People of culturally and linguistically diverse (CALD) and Indigenous backgrounds often experience challenges in healthcare. This article, which is based on the CFI-SPIKES modified protocol 1, aims to provide practical guidelines for health professionals working with Indigenous and CALD people during the COVID-19 pandemic.

1. Setting up the interview

Ensure the room is arranged to provide privacy and prevent interruptions. Telephone interpreters should be used when a person’s language spoken at home is not English and they are not proficient in English. The Translating and Interpreting Service (TIS National: ph 1800 131 450) is an interpreting service provided by the Department of Home Affairs for people who do not speak English and for agencies that need to communicate with their non-English speaking clients.

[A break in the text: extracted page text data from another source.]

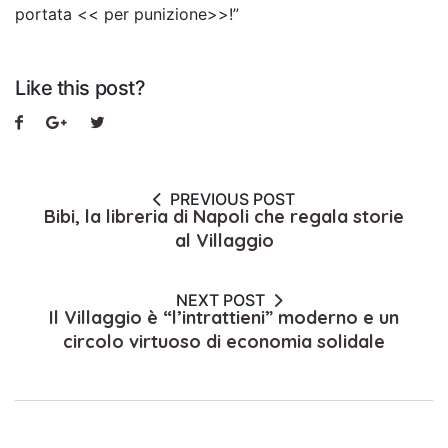
portata << per punizione>>!”
Like this post?
PREVIOUS POST
Bibi, la libreria di Napoli che regala storie
al Villaggio
NEXT POST
Il Villaggio è “l’intrattieni” moderno e un
circolo virtuoso di economia solidale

2. Get to know the consumer

Many Indigenous and CALD populations operate from a high context culture 2 where direct communication of illness is not welcomed and where talking about the context and impact of the illness is more important. It is recommended that the health professional establish a respectful and trusting interpersonal relationship to ensure the person is open to the communication of health information. The health professional can facilitate this by taking some time to get to know a little about the person before communicating information about COVID-19 such as whether or not the person has a diagnosis of COVID-19 and information about quarantine or isolation.

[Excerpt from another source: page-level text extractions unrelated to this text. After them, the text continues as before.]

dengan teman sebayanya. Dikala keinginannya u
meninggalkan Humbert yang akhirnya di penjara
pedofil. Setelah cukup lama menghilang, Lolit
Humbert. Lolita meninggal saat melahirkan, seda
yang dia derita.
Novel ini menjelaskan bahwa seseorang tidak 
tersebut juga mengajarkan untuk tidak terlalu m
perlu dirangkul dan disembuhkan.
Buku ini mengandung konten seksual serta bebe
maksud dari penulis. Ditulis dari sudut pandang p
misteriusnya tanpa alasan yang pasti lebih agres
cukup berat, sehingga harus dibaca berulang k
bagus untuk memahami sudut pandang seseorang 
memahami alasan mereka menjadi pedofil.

3. Understand what the consumer understands

Build a respectful and trusting relationship by acknowledging the individual as their own cultural expert. The health professional can facilitate this by suspending their own beliefs about illness and by exploring the person’s understanding of COVID-19 and related issues. The DSM-V Cultural Formulation Interview (CFI) 3 provides a helpful framework by asking:

  • How does the person culturally define the problem of COVID-19 and associated issues such as quarantine or isolation? Explore how the person understands social distancing and quarantine measures.
  • How does the person explain the causes of COVID-19? This can be the most difficult part of the conversation, particularly when the person may have an explanatory model of illness that diverges from the predominantly medical model. Take time to listen, and be open and respectful to the different ways people explain the causes of COVID-19, including 5G networks, spiritual causes such as the work of evil spirits or a disturbance in the harmony between the land, the spirit and the people.
  • How does the person’s cultural identity make having a COVID-19 diagnosis better or worse? Will a person suffer stigma or be cast out from their community as a result of the diagnosis, or will they receive support?
  • What are the person’s cultural methods of coping and seeking help with a condition such as COVID-19?
  • What barriers may they encounter when accessing help?
  • What cultural factors affect their help-seeking and treatment preferences? If the person attributes the cause of COVID-19 to supernatural processes or as a disturbance of balance/harmony, treatment preferences may involve ritual and religious practices from spiritual healers and elders to dispel evil spirts and re-establish harmony and balance.
  • It is important to explore cultural beliefs about social distancing and quarantine or isolation with Indigenous and CALD people. It may be helpful to explore what measures their communities have taken in the past when dealing with people with infectious disease. Where these measures differ from the current recommendations, a rationale can be provided about how the lack of social distancing and quarantine for 14 days may place their elders and others in their respective communities at very high risk.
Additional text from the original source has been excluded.